(Dataset entries)
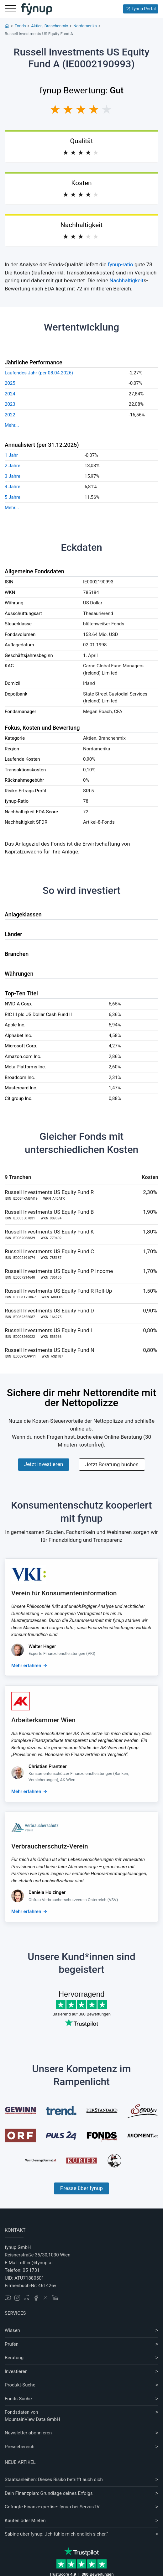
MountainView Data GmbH (32, 2419)
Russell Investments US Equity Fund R (49, 1192)
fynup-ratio (120, 264)
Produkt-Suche (20, 2385)
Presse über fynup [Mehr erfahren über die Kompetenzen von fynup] (81, 2188)
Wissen (12, 2330)
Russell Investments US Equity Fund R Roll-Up (58, 1291)
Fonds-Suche (18, 2398)
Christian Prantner (48, 1766)
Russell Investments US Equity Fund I (48, 1330)
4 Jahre (12, 486)
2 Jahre (12, 465)
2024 (10, 394)
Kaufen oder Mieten (25, 2520)
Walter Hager (42, 1646)
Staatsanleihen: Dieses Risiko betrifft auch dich (54, 2479)
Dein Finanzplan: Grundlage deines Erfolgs (49, 2493)
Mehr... (12, 425)
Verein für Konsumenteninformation (64, 1593)
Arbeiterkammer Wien (43, 1720)
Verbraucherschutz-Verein (49, 1846)
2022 (10, 415)
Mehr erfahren (26, 1665)
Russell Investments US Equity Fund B (49, 1212)
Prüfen (11, 2344)
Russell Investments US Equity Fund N (49, 1350)
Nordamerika (85, 25)
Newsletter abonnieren (28, 2433)
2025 (10, 383)
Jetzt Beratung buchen (112, 1464)
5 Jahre (12, 497)
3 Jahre (12, 476)
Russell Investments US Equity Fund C (49, 1251)
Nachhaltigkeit (126, 280)
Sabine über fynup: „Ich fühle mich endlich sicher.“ (56, 2534)
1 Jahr (11, 455)
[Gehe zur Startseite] (36, 9)
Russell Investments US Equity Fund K (49, 1231)
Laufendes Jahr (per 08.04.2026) (39, 373)
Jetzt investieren (43, 1464)
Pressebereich (19, 2446)
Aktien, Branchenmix (49, 25)
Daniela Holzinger (47, 1892)
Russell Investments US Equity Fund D (49, 1310)
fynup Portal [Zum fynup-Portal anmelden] (140, 9)
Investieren (16, 2371)
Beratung (14, 2357)
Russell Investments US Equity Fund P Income (59, 1271)
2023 (10, 404)
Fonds (20, 25)
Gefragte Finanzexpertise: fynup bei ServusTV (52, 2507)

#### Problem requirements
A line counts if it includes the string "fynup". State how many such lines the entries have, with no other text.

#### Finished exercise
5